Khaled el Masri in Straßburg
German citizen Khalid el Masri was abused in Afghanistan by CIA agentsImage: AP

Moreover, as the ICC itself pointed out in a statement on Tuesday, its prosecutor's office is obliged to investigate all alleged crimes brought to its attention, regardless of potential legal problems. In the case of Afghanistan, prosecutors said on Tuesday that they will decide "imminently" whether to seek authorization to open a full-scale investigation.

But whether that will ever lead to any prosecutions of CIA agents is very doubtful. "It's not realistic, because the US has not ratified the statute, and even if it had, the US government has said repeatedly that it will not extradite any of its citizens to the ICC," said Wolfgang Heinz, senior policy adviser at the German Institute for Human Rights.

US State Department spokeswoman Elizabeth Trudeau said Tuesday that an ICC probe into the actions of US personnel in Afghanistan would not be "warranted or appropriate," adding that the US had its own "system of accountability."

"We have extensively examined our own activities.
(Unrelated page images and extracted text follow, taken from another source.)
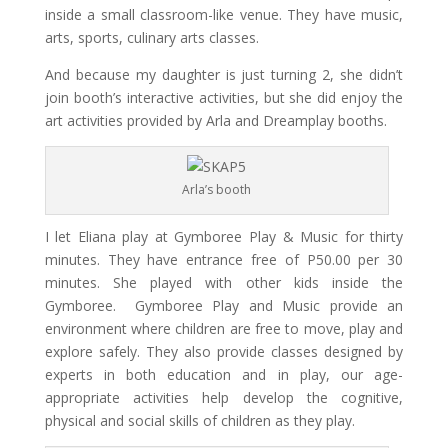
inside
a small
classroom-like venue. They have music,
arts, sports, culinary arts classes.
And because my daughter is just turning 2, she didn’t
join booth’s interactive
activities,
but she did
enjoy
the
art activities provided by Arla and Dreamplay booths.
Arla’s booth
I let Eliana play at Gymboree Play & Music for thirty
minutes. They have entrance free of P50.00 per 30
minutes. She played with other kids inside the
Gymboree. Gymboree Play and Music provide an
environment where children are free to move, play and
explore safely. They also provide classes designed by
experts in both education and in play, our age-
appropriate activities help develop the cognitive,
physical and social skills of children as they play.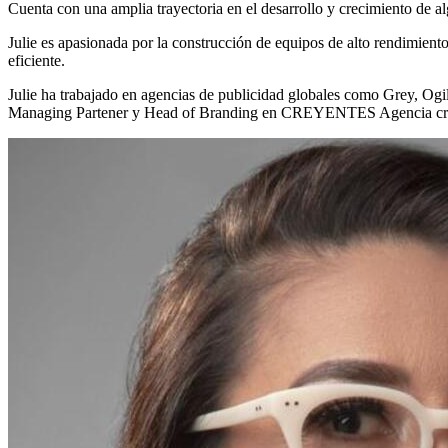
Cuenta con una amplia trayectoria en el desarrollo y crecimiento de a
Julie es apasionada por la construcción de equipos de alto rendimient
eficiente.
Julie ha trabajado en agencias de publicidad globales como Grey, O
Managing Partener y Head of Branding en CREYENTES Agencia cr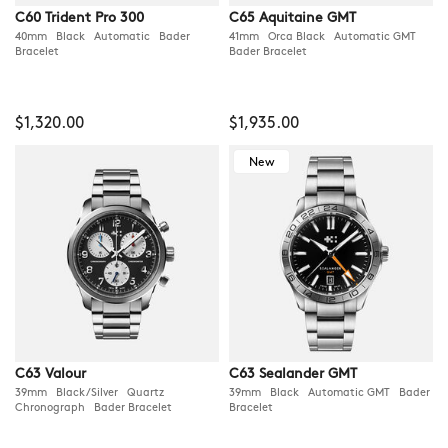
C60 Trident Pro 300
C65 Aquitaine GMT
40mm Black Automatic Bader
41mm Orca Black Automatic GMT
Bracelet
Bader Bracelet
$1,320.00
$1,935.00
New
C63 Valour
C63 Sealander GMT
39mm Black/Silver Quartz
39mm Black Automatic GMT Bader
Chronograph Bader Bracelet
Bracelet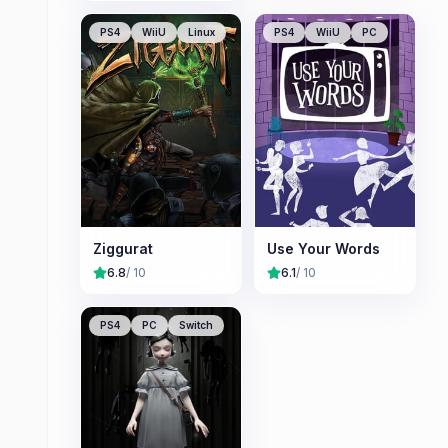
PS4
WiiU
Linux
PS4
WiiU
PC
Ziggurat
Use Your Words
6.8
/ 10
6.1
/ 10
PS4
PC
Switch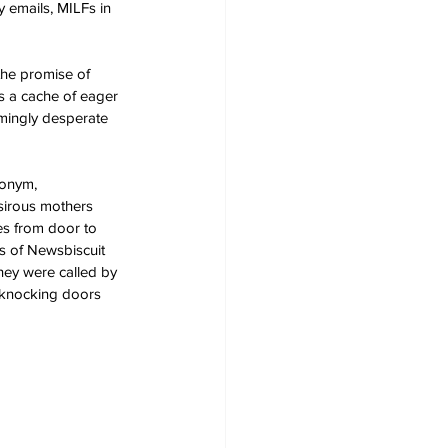
 emails, MILFs in 
the promise of 
s a cache of eager 
mingly desperate 
donym, 
sirous mothers 
ies from door to 
s of Newsbiscuit 
they were called by 
 knocking doors 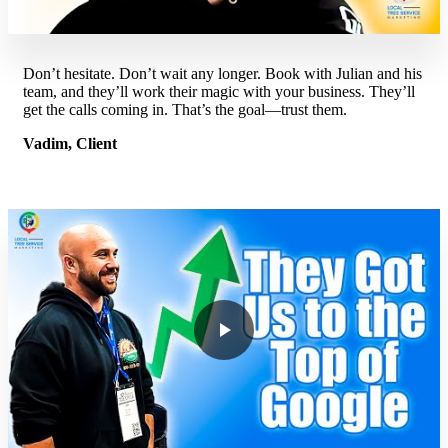
Don’t hesitate. Don’t wait any longer. Book with Julian and his
team, and they’ll work their magic with your business. They’ll
get the calls coming in. That’s the goal—trust them.
Vadim, Client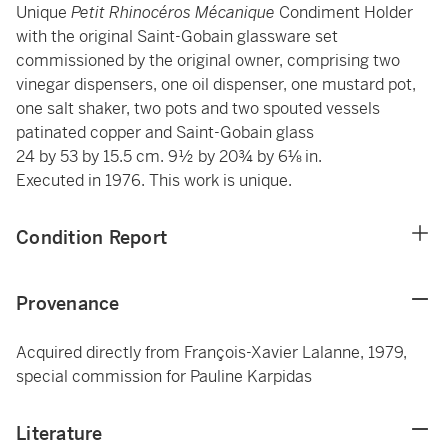
Unique
Petit Rhinocéros Mécanique
Condiment Holder
with the original Saint-Gobain glassware set
commissioned by the original owner, comprising two
vinegar dispensers, one oil dispenser, one mustard pot,
one salt shaker, two pots and two spouted vessels
patinated copper and Saint-Gobain glass
24 by 53 by 15.5 cm. 9½ by 20¾ by 6⅛ in.
Executed in 1976. This work is unique.
Condition Report
Provenance
Acquired directly from François-Xavier Lalanne, 1979,
special commission for Pauline Karpidas
Literature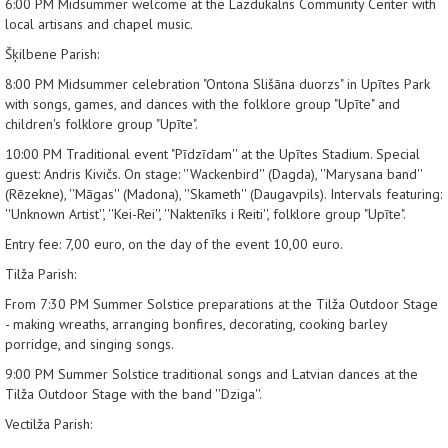
6:00 PM
Midsummer welcome at the Lazdukalns Community Center with
local artisans and chapel music.
Šķilbene Parish:
8:00 PM
Midsummer celebration "Ontona Slišāna duorzs" in Upītes Park
with songs, games, and dances with the folklore group "Upīte" and
children's folklore group "Upīte".
10:00 PM
Traditional event "Pīdzīdam'' at the Upītes Stadium. Special
guest: Andris Kivičs. On stage: ''Wackenbird'' (Dagda), ''Marysana band''
(Rēzekne), ''Māgas'' (Madona), ''Skameth'' (Daugavpils). Intervals featuring:
''Unknown Artist'', ''Kei-Rei'', ''Naktenīks i Reiti'', folklore group "Upīte".
Entry fee: 7,00 euro, on the day of the event 10,00 euro.
Tilža Parish:
From 7:30 PM
Summer Solstice preparations at the Tilža Outdoor Stage
- making wreaths, arranging bonfires, decorating, cooking barley
porridge, and singing songs.
9:00 PM
Summer Solstice traditional songs and Latvian dances at the
Tilža Outdoor Stage with the band ''Dziga''.
Vectilža Parish: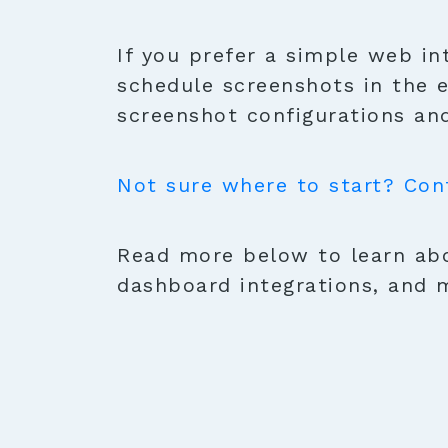
If you prefer a simple web in
schedule screenshots in the 
screenshot configurations and
Not sure where to start? Con
Read more below to learn abo
dashboard integrations, and 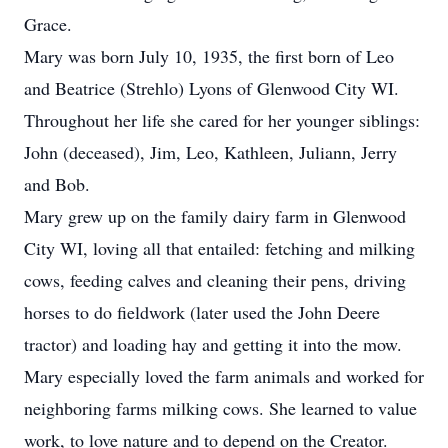
Grace.
Mary was born July 10, 1935, the first born of Leo
and Beatrice (Strehlo) Lyons of Glenwood City WI.
Throughout her life she cared for her younger siblings:
John (deceased), Jim, Leo, Kathleen, Juliann, Jerry
and Bob.
Mary grew up on the family dairy farm in Glenwood
City WI, loving all that entailed: fetching and milking
cows, feeding calves and cleaning their pens, driving
horses to do fieldwork (later used the John Deere
tractor) and loading hay and getting it into the mow.
Mary especially loved the farm animals and worked for
neighboring farms milking cows. She learned to value
work, to love nature and to depend on the Creator.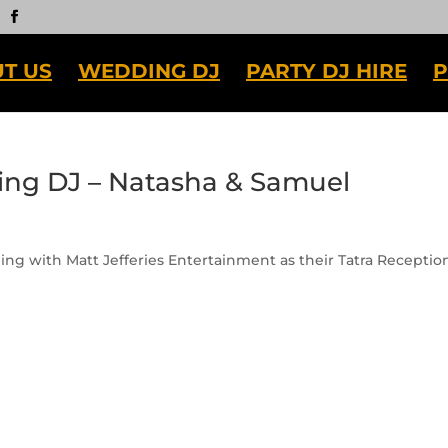
T US
WEDDING DJ
PARTY DJ HIRE
P
ing DJ – Natasha & Samuel
ng with Matt Jefferies Entertainment as their Tatra Receptio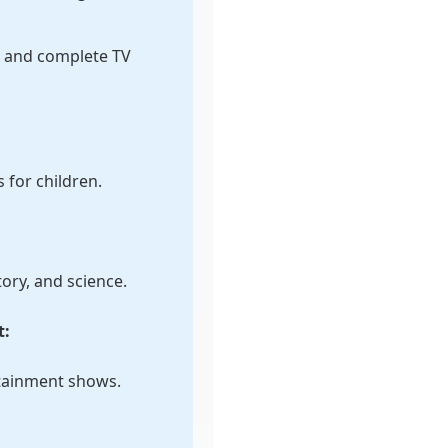
s and complete TV
for children.
ory, and science.
t:
tainment shows.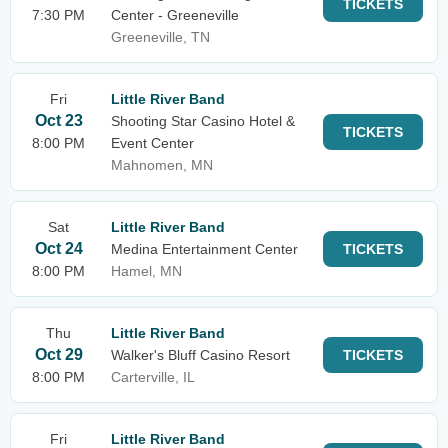
TICKETS
7:30 PM
Center - Greeneville
Greeneville, TN
Fri
Little River Band
Oct 23
Shooting Star Casino Hotel &
TICKETS
8:00 PM
Event Center
Mahnomen, MN
Sat
Little River Band
Oct 24
Medina Entertainment Center
TICKETS
8:00 PM
Hamel, MN
Thu
Little River Band
Oct 29
Walker's Bluff Casino Resort
TICKETS
8:00 PM
Carterville, IL
Fri
Little River Band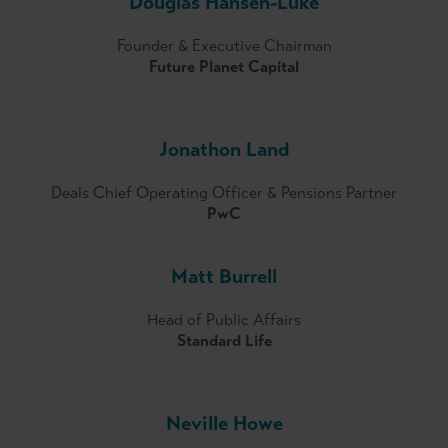
Douglas Hansen-Luke
Committee.
Founder & Executive Chairman
Future Planet Capital
Jonathon Land
Deals Chief Operating Officer & Pensions Partner
PwC
Matt Burrell
Head of Public Affairs
Standard Life
Neville Howe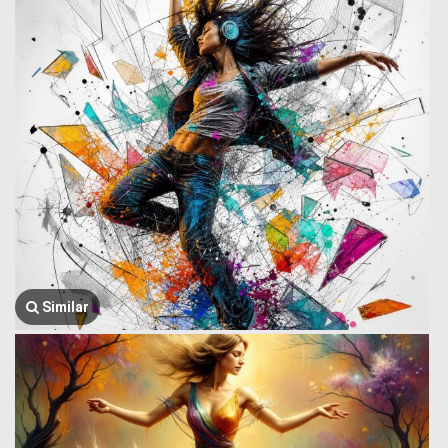
Similar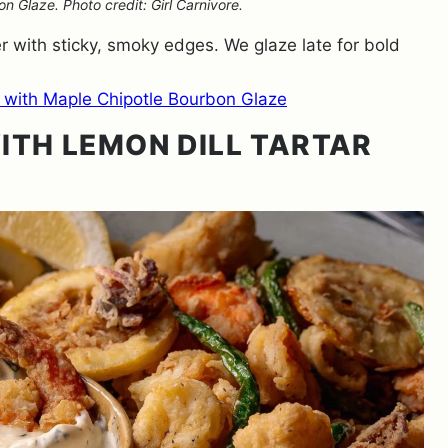
 Glaze. Photo credit: Girl Carnivore.
with sticky, smoky edges. We glaze late for bold
 with Maple Chipotle Bourbon Glaze
ITH LEMON DILL TARTAR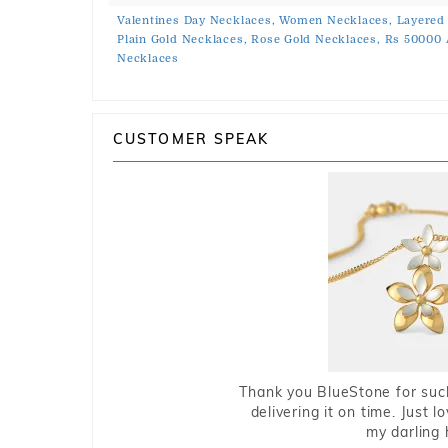
Valentines Day Necklaces,
Women Necklaces,
Layered
Plain Gold Necklaces,
Rose Gold Necklaces,
Rs 50000 
Necklaces
CUSTOMER SPEAK
Thank you BlueStone for such
delivering it on time. Just l
my darling 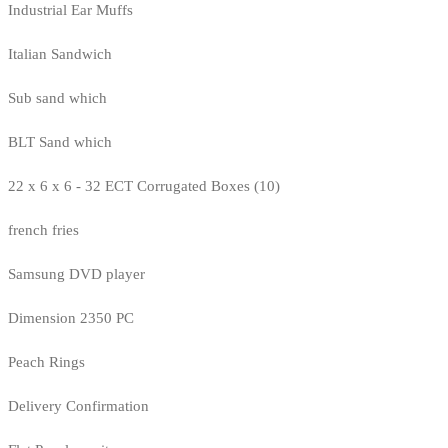
Industrial Ear Muffs
Italian Sandwich
Sub sand which
BLT Sand which
22 x 6 x 6 - 32 ECT Corrugated Boxes (10)
french fries
Samsung DVD player
Dimension 2350 PC
Peach Rings
Delivery Confirmation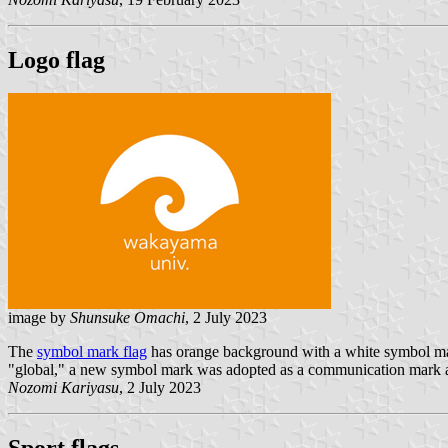
Logo flag
image by
Shunsuke Omachi
, 2 July 2023
The
symbol mark flag
has orange background with a white symbol mar
"global," a new symbol mark was adopted as a communication mark al
Nozomi Kariyasu
, 2 July 2023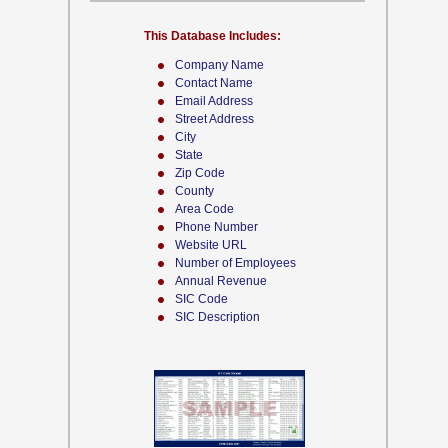
This Database Includes:
Company Name
Contact Name
Email Address
Street Address
City
State
Zip Code
County
Area Code
Phone Number
Website URL
Number of Employees
Annual Revenue
SIC Code
SIC Description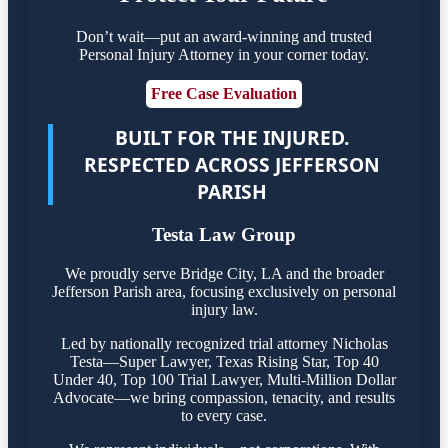
Don’t wait—put an award-winning and trusted
Personal Injury Attorney in your corner today.
Free Case Evaluation
BUILT FOR THE INJURED.
RESPECTED ACROSS JEFFERSON
PARISH
Testa Law Group
We proudly serve Bridge City, LA and the broader
Jefferson Parish area, focusing exclusively on personal
injury law.
Led by nationally recognized trial attorney Nicholas
Testa—Super Lawyer, Texas Rising Star, Top 40
Under 40, Top 100 Trial Lawyer, Multi-Million Dollar
Advocate—we bring compassion, tenacity, and results
to every case.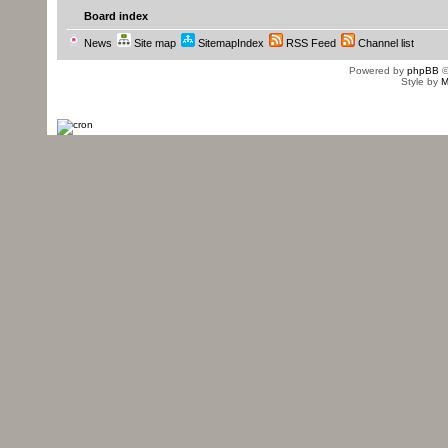
Board index
News
Site map
SitemapIndex
RSS Feed
Channel list
Powered by
phpBB
©
Style by
M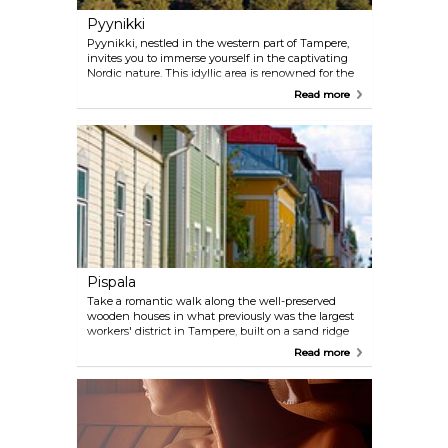
Pyynikki
Pyynikki, nestled in the western part of Tampere,
invites you to immerse yourself in the captivating
Nordic nature. This idyllic area is renowned for the
expansive Pyynikki Nature Reserve, featuring
Read more
winding walking trails and breathtaking vistas.
Along the shores of Villilänsalmi Lake, a marina and
two sandy beaches create a serene backdrop, while
the nearby Pyynikki Summer Theatre adds a touch
of cultural charm to this picturesque haven.
Pispala
Take a romantic walk along the well-preserved
wooden houses in what previously was the largest
workers' district in Tampere, built on a sand ridge
shaped by the ice age. The area's famous landmark
Read more
is the Shot Tower, and Rajaportti Sauna, Finland's
oldest public sauna, is also found here.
In many cases people were held accountable," she said.

Nevertheless, should the ICC decide to pursue its investigations and if it identifies US suspects living in other countries, it could seek their extradition. "That's been done before - the US embassy will apply pressure of course, but then you're not absolutely safe," Heinz said.

There are also other judicial options: the European Court of Human Rights (ECHR) can prosecute European governments suspected of colluding in the CIA's human rights abuses. This has happened before: in 2014, the Polish government was convicted of collusion in the CIA's extraordinary rendition program and ordered to pay compensation to two men.

The US' alleged crimes are not the only ones related to the Afghanistan war being examined - those perpetrated by the Taliban, other anti-government groups, and Afghan government forces are also mentioned in the report, as are war crimes by various parties in eight other conflict zones around the world - in Europe, the Middle East, Africa, and South America.